Amid suspended cash flow to Belarusian regions from Belarusians working in Russia, protest moods have increased in the province. Simultaneously, Moscow is not rushing to outline requirements for restoring transparency at the Belarusian-Russian border.
Allegedly, the Russian FSB border guards have been tasked to prevent uncontrolled movement of Belarusian nationals seeking job opportunities in Russia, across the Belarusian-Russian border. For instance, in early June, some 30 Belarusian nationals were detained by Russian border guards in one day at the border in the Pskov region alone. On June 18th, 20 Belarusian nationals were detained at the Bryansk section of the Belarusian-Russian land border, heading for Moscow in a job quest.

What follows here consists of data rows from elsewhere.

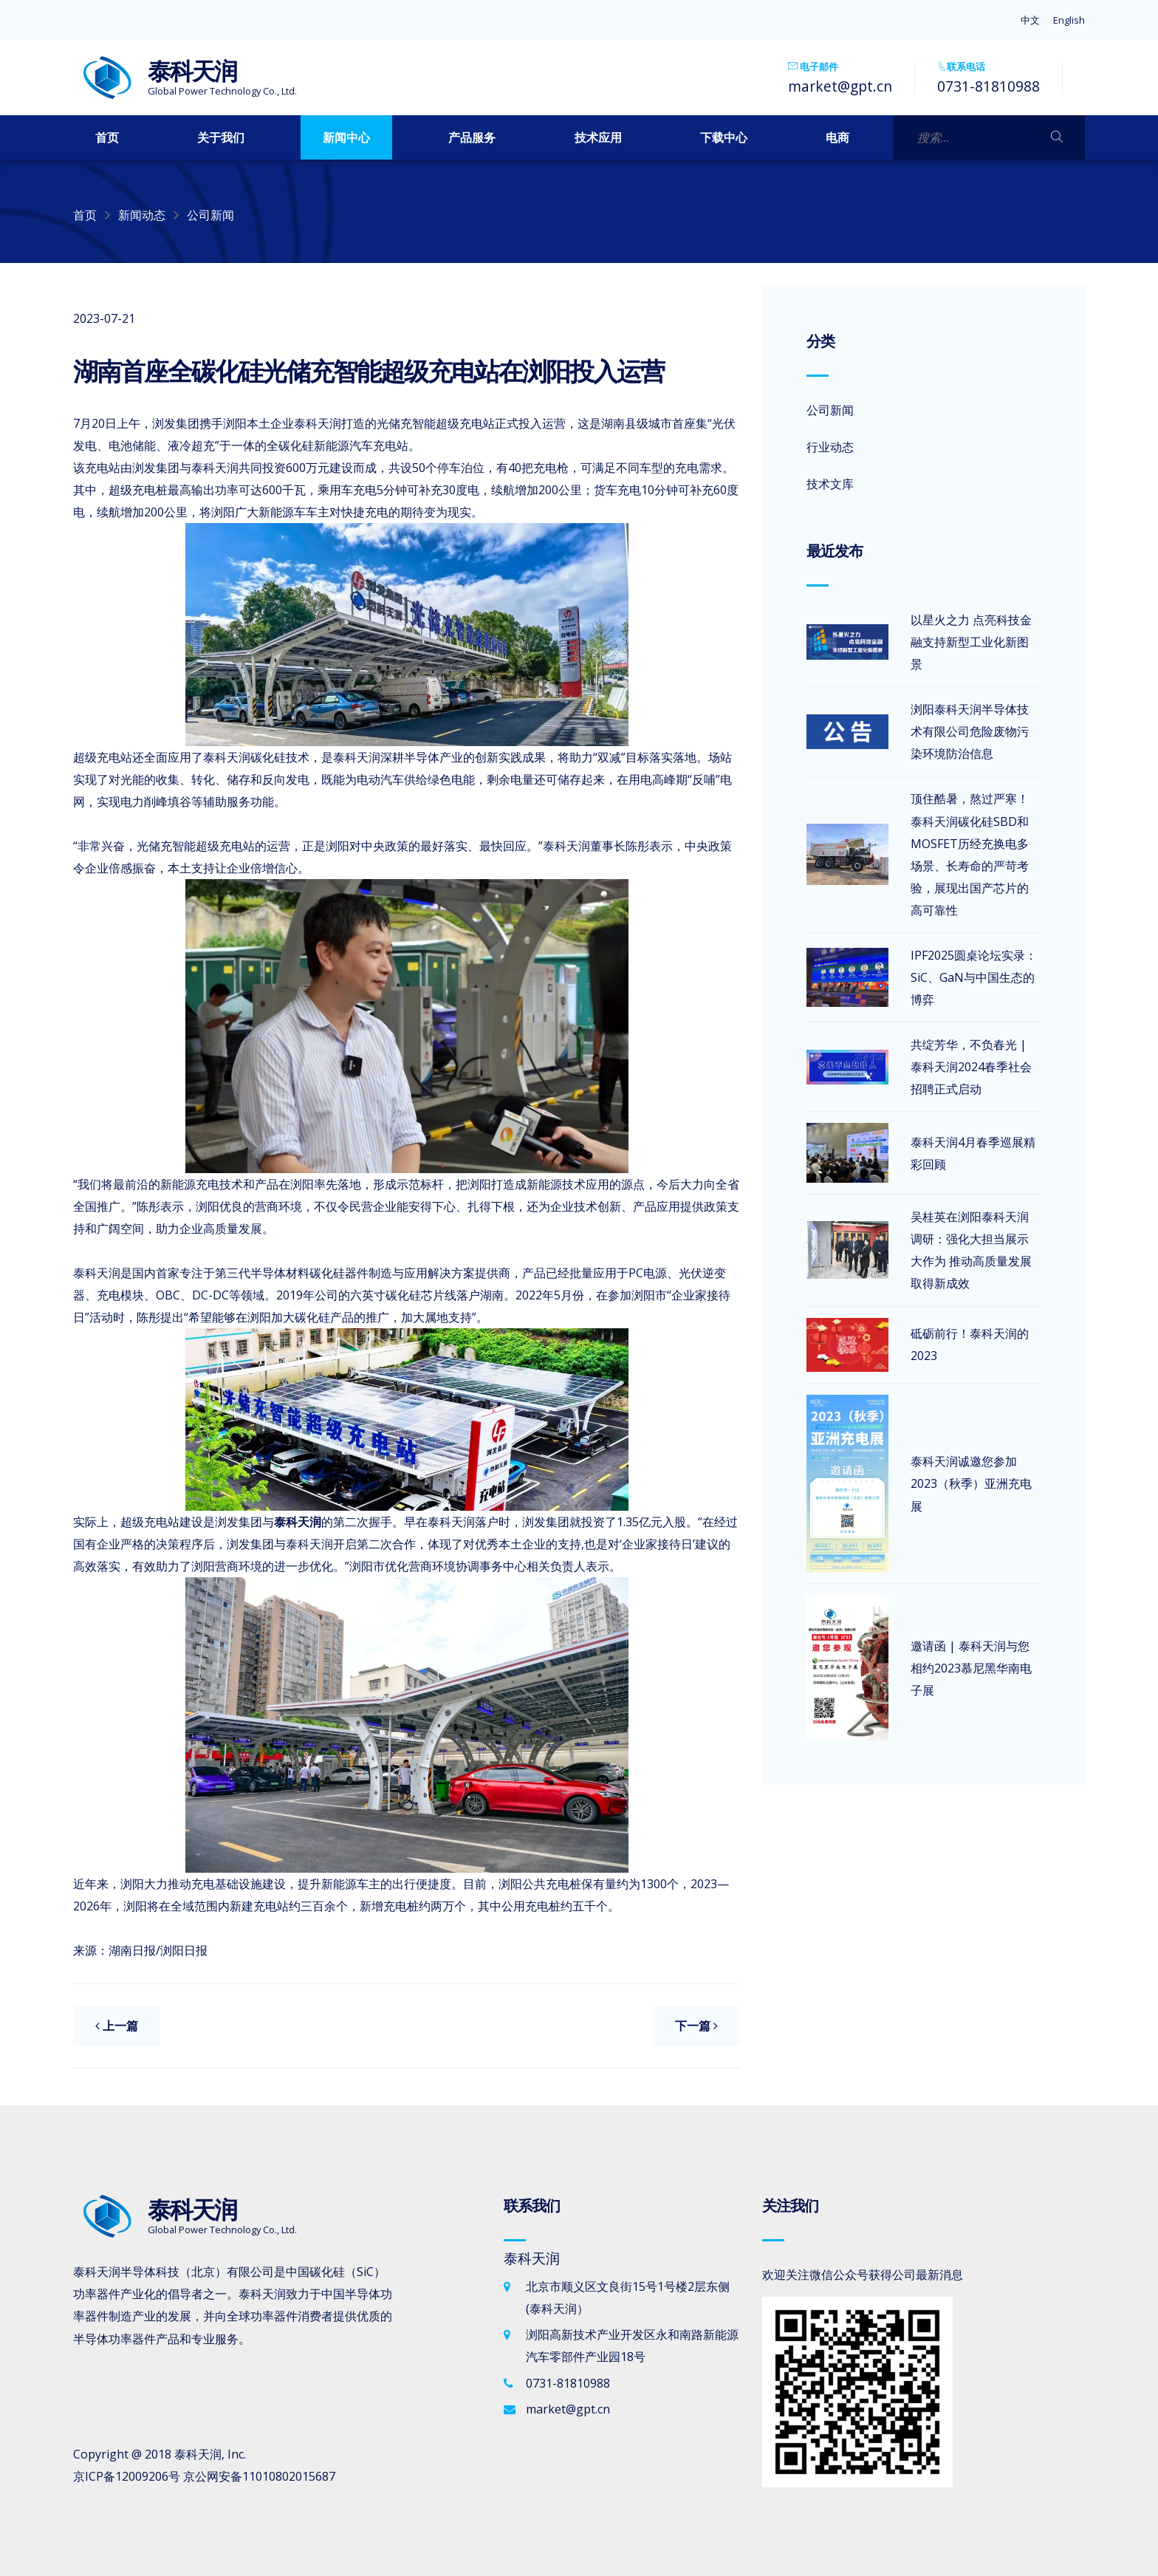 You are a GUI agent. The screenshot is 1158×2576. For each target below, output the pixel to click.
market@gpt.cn (840, 86)
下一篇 (696, 2026)
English (1069, 20)
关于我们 (220, 137)
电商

Russia is the major and most appealing route for labour migrants from Belarusian regions. In early 2019, some 650,000 Belarusians were estimated to work in this neighbouring state, the vast majority were working-age males. As of March 30th, 2020, in response to the coronavirus outbreak, Russia sharply limited movement across the Belarusian-Russian land border. Hence, numerous Belarusian guest workers were forced to return home. Russia has previously stated that border restrictions could be lifted after the epidemiological situation improved in both states. That said, Russia did not specify what would determine the onset of improvement.
A combination of three factors may sharply politicise a significant number of Belarusians, that is, the lack of jobs in Belarus, de facto absent state support for the unemployed, and the lack of savings in 2/3 of Belarusian households.
The lifting of border crossing restrictions for Belarusian nationals at the border with Russia is a necessity for the authorities to retain control over the situation in the country and prevent mass protests, so as the authorities simply lack physical resources to suppress them. The border issue is likely to become one of the most important in Belarusian-Russian relations in the future.